Дрались все, кроме попа, учителя и самых дряхлых стариков. Но и старики, которые еще крепко держались на ногах, выходили на улицу в качестве болельщиков, и каждый переживал за судьбу своей «стены».
Наша «стена» дралась отчаянно. Без лошадников считали отъявленными драчунами. И когда наша «стена» начинала отбрасывать противника, на выручку приходил сам Табунов Карп Ильич. Невысокий, плотный, лет пятидесяти двух, с огромными кулачищами, он был свиреп, волосат. От одного его взгляда нас, ребятишек, бросало в дрожь. Табунов приходил в тулупе черной дубки, в кухмарских валенках с мушками, без шапки. Молча снимал тулуп, бросал его на снег и, засучив рукава, кричал:
— А ну, братцы, за мной!.. Неужели уступим этой гольтепе? Не бывать этому! — И, выбирая мужиков послабее, сшибал их одним ударом с ног.

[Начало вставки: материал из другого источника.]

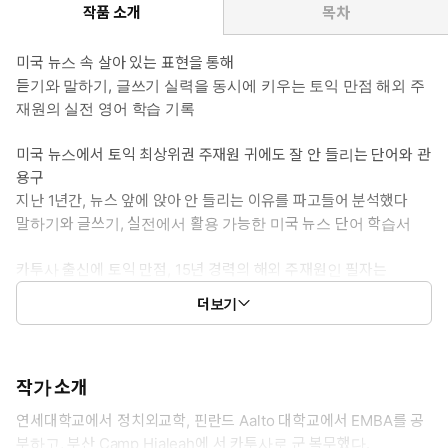
작품 소개
목차
미국 뉴스 속 살아 있는 표현을 통해
듣기와 말하기, 글쓰기 실력을 동시에 키우는 토익 만점 해외 주
재원의 실전 영어 학습 기록
미국 뉴스에서 토익 최상위권 주재원 귀에도 잘 안 들리는 단어와 관
용구
지난 1년간, 뉴스 앞에 앉아 안 들리는 이유를 파고들어 분석했다
말하기와 글쓰기, 실전에서 활용 가능한 미국 뉴스 단어 학습서
카투사 출신에 토익 만점, 15년 경력의 해외 주재원인 필자는
미국 뉴스를 들었을 때 100% 이해하지 못하는 현실에서 이 저서를
더보기
시작했다.
안 들리는 뉴스는 10번을 반복해서 들어도 안 들리는데....
결국 단어다. 단어를 모르기 때문에 안 들리는 경우가 대부분이
다.
작가 소개
연세대학교에서 정치외교학, 핀란드 Aalto 대학교에서 EMBA를 공
이 책은 “이 정도까지 정리하면 뉴스가 더 잘 들리고, 말하기와 글쓰
부하고, 부산 Camp Hialeah에 서 카투사로 군 복무했다.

Неожиданно, точно из-под земли, вырастал однорукий Матвейка Лизун. Он хотя и не принадлежал к безлошадным, потому что у него был пузатый меринок мышиной масти, но поскольку этому меринку чуть ли не столько же лет, сколько и его хозяину, то Матвейку причисляли тоже к безлошадным. Сломав себе правую руку еще в детстве, он орудовал левой так, что другому и с двумя за ним не угнаться. Рука у Матвейки, как все говорили, тяжелая, бил он ею хлестко. И только, бывало, разойдется Карп Ильич, начнет валить слабых мужиков, точно пустые, обмолоченные снопы, как на него наскочит Матвейка и так ловко заедет с левши, что Табунов даже крякнет. Матвейкин удар злил Табунова. Он, как раненый зверь, страшно и разъяренно набрасывался теперь на каждого, кто попадался под руку. Слабые мужики уклонялись от него, налетали на других. Вторым ударом Матвейка сшибал Табунова с ног, и тогда «стена» противника начинала отступать. Табунов дрался только до сшиба, а поднявшись на ноги, долго растирал снегом лицо, шею и руки. Потом набрасывал на плечи тулуп и мрачный, с измятой бородой, уходил домой.
Но вот и последний день масленицы — так называемое прощеное воскресенье. В этот день заговлялись молочной пищей на целых семь недель.
Щедро подавали в канун прощеного воскресенья «потайную» милостыню. Потайной она называлась потому, что ее подавали ночью, тайком от всех. И тот, кто получал такую милостыню, считал ее «боговым посланием».